It is taken for granted that medical technologies will advance apace in the future, permitting rapid healing and perhaps even shaping of the human body, but it is unclear as to what direction this technology will take for most of us. Indeed, a surprising number of staples of the science-fiction medbay are already in use, from MRI and CT providing real time imaging of the internal functions of the body, to the hypospray providing needleless injections of drugs. 

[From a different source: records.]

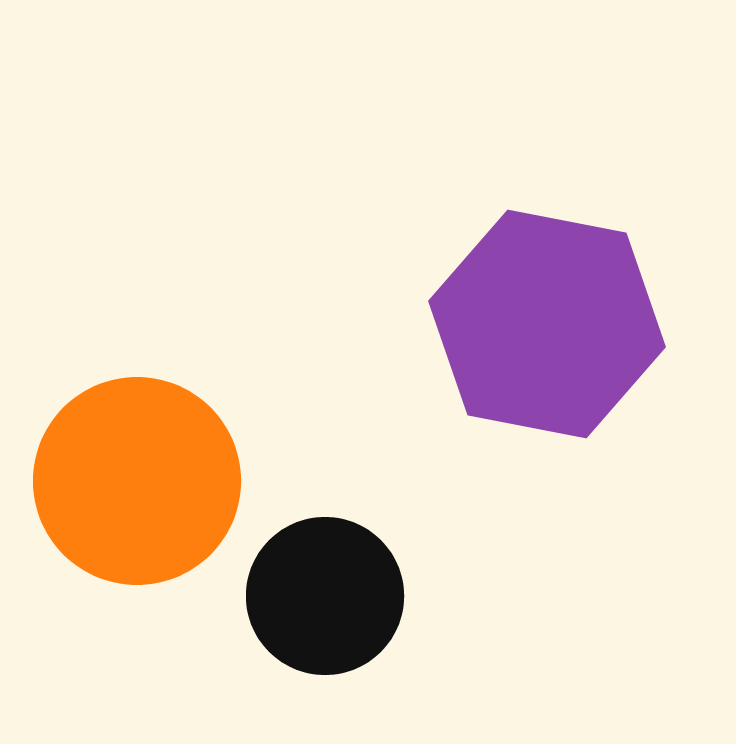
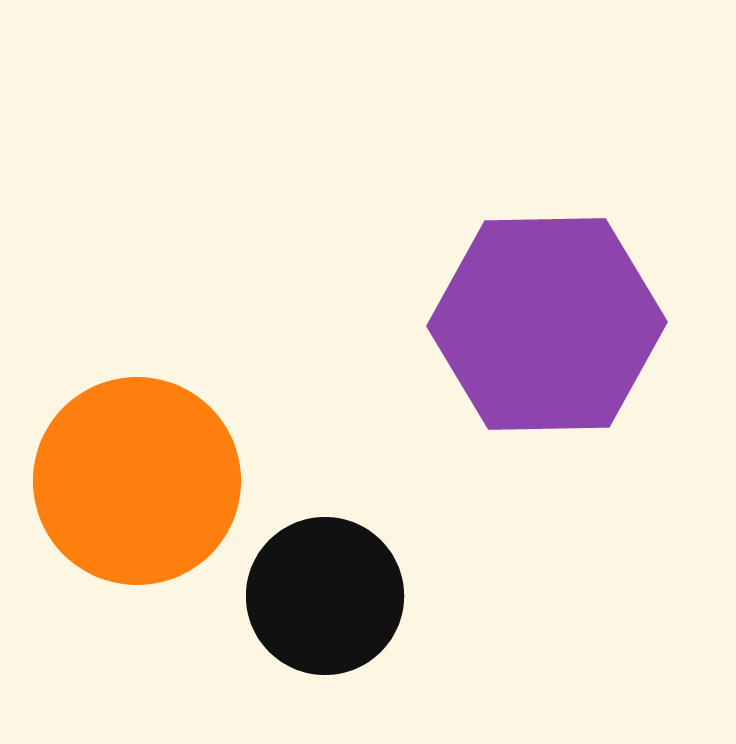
purple hexagon: rotated 12 degrees counterclockwise
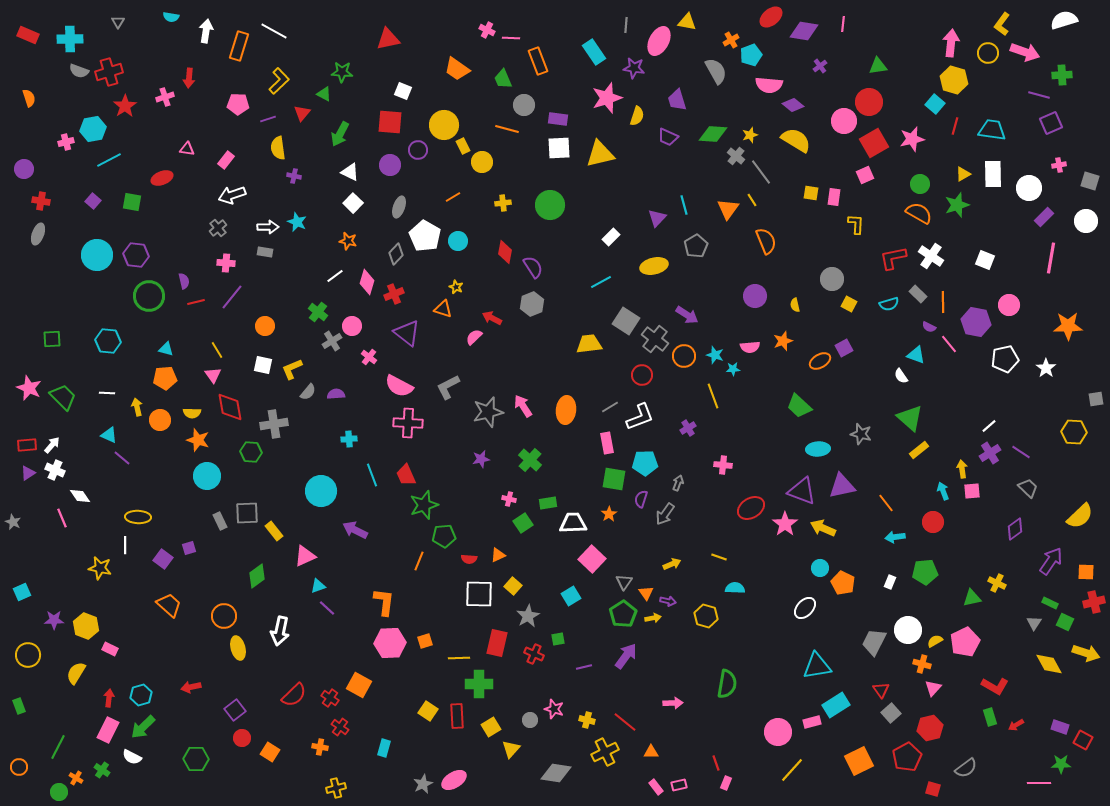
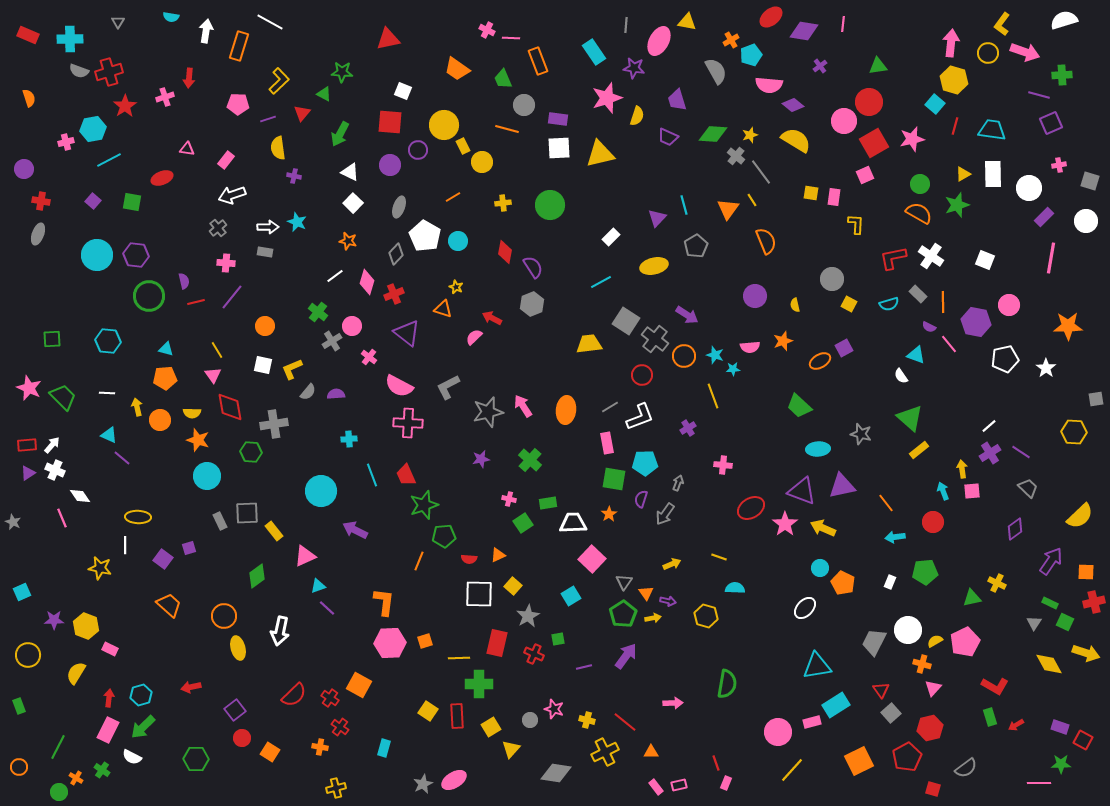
white line at (274, 31): moved 4 px left, 9 px up
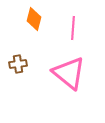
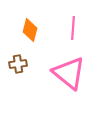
orange diamond: moved 4 px left, 11 px down
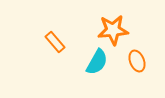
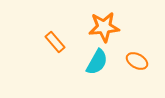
orange star: moved 9 px left, 3 px up
orange ellipse: rotated 40 degrees counterclockwise
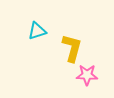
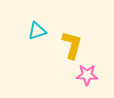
yellow L-shape: moved 3 px up
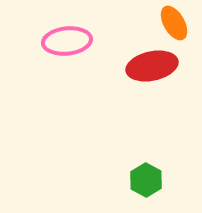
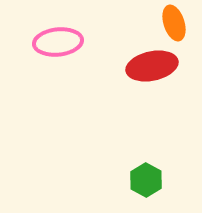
orange ellipse: rotated 12 degrees clockwise
pink ellipse: moved 9 px left, 1 px down
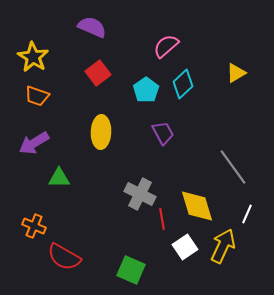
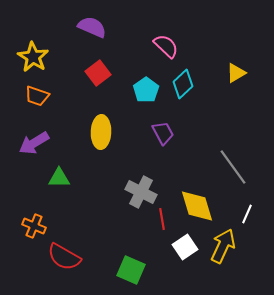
pink semicircle: rotated 84 degrees clockwise
gray cross: moved 1 px right, 2 px up
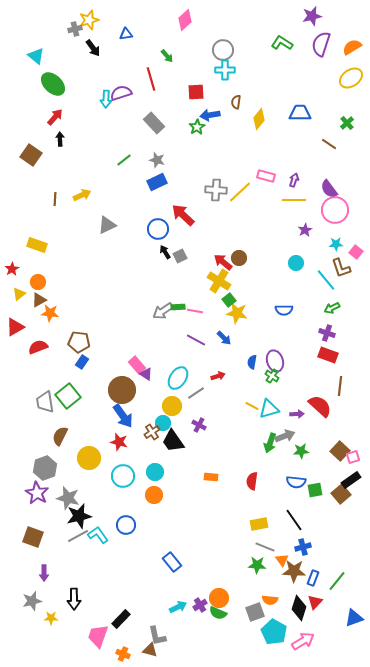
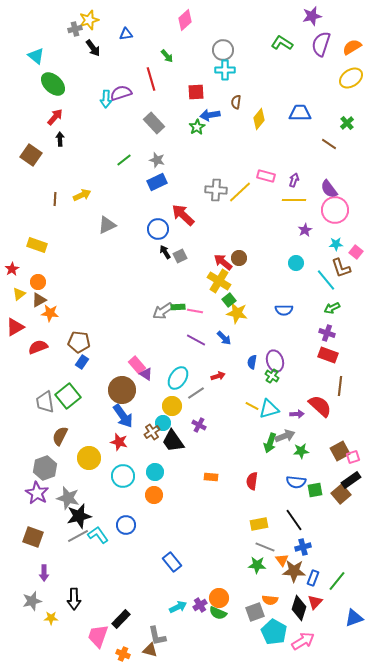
brown square at (340, 451): rotated 18 degrees clockwise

What, then, can we look forwards to doctors of the far future applying?


Forced Regeneration

Using drugs to discourage the formation of scar tissue, and force the multiplication of progenitor cells in the area of an injury, the regeneration of damaged tissue can be forced. There are sharp limits to this technique, however, especially where the brain and heart are involved. Further, if this technique is frequently applied, the recipient runs a high risk of developing cancerous tumors in the healed tissue. 


Organ Cloning

Used where forcing regeneration fails, the patient can be kept alive with mechanical assistance until such a time as it is possible to harvest his DNA, and insert it into standardized progenitor cells. The growth of these can then be controlled until an appropriate replacement organ is available for the patient. 


Nanomechanical Mimickry

Used where cloned organs are not available, considered untenable, or simply not fast enough, bio-compatible nanomachines may be injected into the target site, and guided to their destination via radio field. There, they latch on, and provide function lost by the damaged cells of the body. This technique is most often used to replace bones and filtration - type cells, such as the kidney, liver, and lung, and does a poor job of replacing muscle or glandular tissue.


Direct Genetic Modification

Primarily for application to genetic diseases, this uses retroviruses to insert a functioning gene into the patient's DNA. This can only add new proteins to expression, replacing non-functional versions. It is highly likely that this will not fully cure the patient, as it cannot reach every cell in the body, however, it will provide relief from the worst of expressed symptoms. Ironically, this technique is often used to fight extremely potent retroviruses, such as HIV and its derivitatives, causing the body to produce its own, mutating, spectrum of antiviral compounds. 

Modified cells may be subject to attack from the immune system. 


Bacteriophages

Originally developed in the USSR, direct control of the genetic code permits efficient, single-target bacteriophages to be generated from samples of the patients infection. Used where conventional antibiotics fail, these artificially generated viruses hunt and kill bacteria in the human body, with a high level of efficiency. 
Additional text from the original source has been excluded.